Orthostatic hypotension

Low blood pressure on changing position from lying to sitting, and sitting to standing.

Practitioner psychologists

The definition of practitioner psychologists is based on the Health and Care Professions Council (HCPC) registration criteria and standards of proficiency.

Pre-amputation rehabilitation assessment and consultation

This follows the principles of the initial rehabilitation assessment in the section on assessment and early interventions for people with complex rehabilitation needs, and also takes into account implications for rehabilitation such as recovery timescales, quality of life and goal setting for different surgical options that may include amputation of all or part of the limb, or reconstructive surgery of the limb. Decisions about surgical interventions would affect the kind of rehabilitation interventions and therapies the person would need, the timescales involved and their personal goals.

Rehabilitation coordinator

Rehabilitation coordinators are rehabilitation specialists, for example, allied health professionals such as physiotherapists, occupational therapists, speech and language therapists, or clinicians who play an active role in the multidisciplinary team. They are usually responsible for decisions about rehabilitation treatment options at the beginning of the pathway and for the implementation of the pathway, including referral or transfer to other services. They are usually part of the team that delivers the rehabilitation care, and the lead contact for the person receiving care.

Rehabilitation plan

This may be in the form of a rehabilitation prescription. It may also come in different versions such as the rehabilitation passport, which is a patient-held document, and may be a simplified version of the plan. It is carried with the person and also communicated between rehabilitation teams and updated accordingly and used to document information about injuries and rehabilitation treatments in an accessible format.

Single point of contact

A single point of hospital contact following discharge may be a key worker, trauma coordinator or a rehabilitation coordinator, or it may simply be a link to a unit, team or person that formed part of the person's rehabilitation care while in hospital. The point of contact may not be able to offer advice directly but can seek information and input from others if this is needed for a defined period post-discharge.

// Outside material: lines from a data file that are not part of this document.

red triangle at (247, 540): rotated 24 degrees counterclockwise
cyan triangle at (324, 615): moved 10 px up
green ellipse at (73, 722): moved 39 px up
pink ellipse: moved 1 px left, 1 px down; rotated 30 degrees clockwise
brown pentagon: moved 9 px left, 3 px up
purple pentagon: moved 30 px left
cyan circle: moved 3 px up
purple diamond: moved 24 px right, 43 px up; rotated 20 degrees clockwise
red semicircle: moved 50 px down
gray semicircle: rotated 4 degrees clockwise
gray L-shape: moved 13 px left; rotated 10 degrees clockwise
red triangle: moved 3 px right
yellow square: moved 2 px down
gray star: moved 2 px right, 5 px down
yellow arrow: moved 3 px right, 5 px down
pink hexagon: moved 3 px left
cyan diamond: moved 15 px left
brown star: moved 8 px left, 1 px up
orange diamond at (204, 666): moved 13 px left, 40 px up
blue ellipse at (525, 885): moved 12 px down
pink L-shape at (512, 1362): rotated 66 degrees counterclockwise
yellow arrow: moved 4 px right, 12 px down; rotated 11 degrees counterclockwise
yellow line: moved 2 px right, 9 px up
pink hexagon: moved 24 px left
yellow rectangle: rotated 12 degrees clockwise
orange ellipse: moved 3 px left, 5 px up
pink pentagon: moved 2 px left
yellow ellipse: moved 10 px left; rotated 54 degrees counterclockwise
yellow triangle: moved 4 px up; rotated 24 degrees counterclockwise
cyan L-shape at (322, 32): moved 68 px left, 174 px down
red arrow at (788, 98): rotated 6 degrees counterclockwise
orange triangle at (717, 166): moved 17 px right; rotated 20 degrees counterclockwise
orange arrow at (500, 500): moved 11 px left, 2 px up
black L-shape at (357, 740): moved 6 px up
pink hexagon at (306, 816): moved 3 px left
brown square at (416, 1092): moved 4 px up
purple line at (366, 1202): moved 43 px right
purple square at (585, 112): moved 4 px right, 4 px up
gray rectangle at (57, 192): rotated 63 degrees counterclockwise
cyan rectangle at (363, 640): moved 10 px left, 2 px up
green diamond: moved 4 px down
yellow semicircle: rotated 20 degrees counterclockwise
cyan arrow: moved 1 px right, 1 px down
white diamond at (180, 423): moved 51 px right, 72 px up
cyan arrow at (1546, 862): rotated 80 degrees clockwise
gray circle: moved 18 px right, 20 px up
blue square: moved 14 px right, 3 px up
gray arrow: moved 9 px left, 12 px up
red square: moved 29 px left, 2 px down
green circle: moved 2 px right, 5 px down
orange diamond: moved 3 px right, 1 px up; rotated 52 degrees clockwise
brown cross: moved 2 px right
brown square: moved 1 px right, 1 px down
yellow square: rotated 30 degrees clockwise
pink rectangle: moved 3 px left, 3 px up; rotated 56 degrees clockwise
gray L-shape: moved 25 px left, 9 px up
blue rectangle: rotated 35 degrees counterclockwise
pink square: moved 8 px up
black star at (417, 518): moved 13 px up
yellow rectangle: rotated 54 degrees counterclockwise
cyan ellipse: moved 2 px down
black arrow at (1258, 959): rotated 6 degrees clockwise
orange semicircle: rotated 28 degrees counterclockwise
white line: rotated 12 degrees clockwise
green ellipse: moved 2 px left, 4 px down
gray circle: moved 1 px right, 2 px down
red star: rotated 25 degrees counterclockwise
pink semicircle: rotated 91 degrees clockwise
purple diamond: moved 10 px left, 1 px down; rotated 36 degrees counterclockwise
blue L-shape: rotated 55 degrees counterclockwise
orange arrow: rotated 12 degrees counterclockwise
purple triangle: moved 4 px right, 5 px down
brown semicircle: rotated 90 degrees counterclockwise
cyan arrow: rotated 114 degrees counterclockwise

Specialised rehabilitation services

Specialised elements of care pathways would include options for people with complex rehabilitation needs, for example, level 1, level 2a and level 2b units within a local area.

Strengths-based approach

Strengths-based (or asset-based) approaches focus on the person's strengths (including personal strengths, and social and community networks) and not on their deficits. Strengths-based practice is holistic and multidisciplinary, and works with the individual person to promote their wellbeing.

Team around the child

A group of professionals who work with an individual child or young person with a disability or complex needs who come together to share information and agree a plan – along with parents and carers – to meet the child's needs. The emphasis should be on the needs of the child and the aim is to provide joined-up support.

Trauma coordinator

This person would work closely with the multidisciplinary team to coordinate the patient pathway between relevant specialties involved in the treatment, including acute surgical and medical teams and rehabilitation, from admission to discharge, particularly for people with highly complex traumatic injuries and rehabilitation needs. They offer clinical advice and sometimes this role is performed by a nurse and is sometimes called a nurse coordinator. This role may also include the responsibilities of a key worker, liaising with family and carers, especially in the early stages of the pathway.

Traumatic injury

This includes multiple, major and severe injuries, sometimes referred to as polytrauma, and any musculoskeletal, visceral, nerve, soft tissue, spinal or limb injury that requires admission to hospital at the time of injury.

Vocational therapy

Focuses on the rehabilitation interventions needed to help people with long-term health conditions or disabilities return to or stay in work, education or training. This may involve adapting working conditions, job roles or retraining.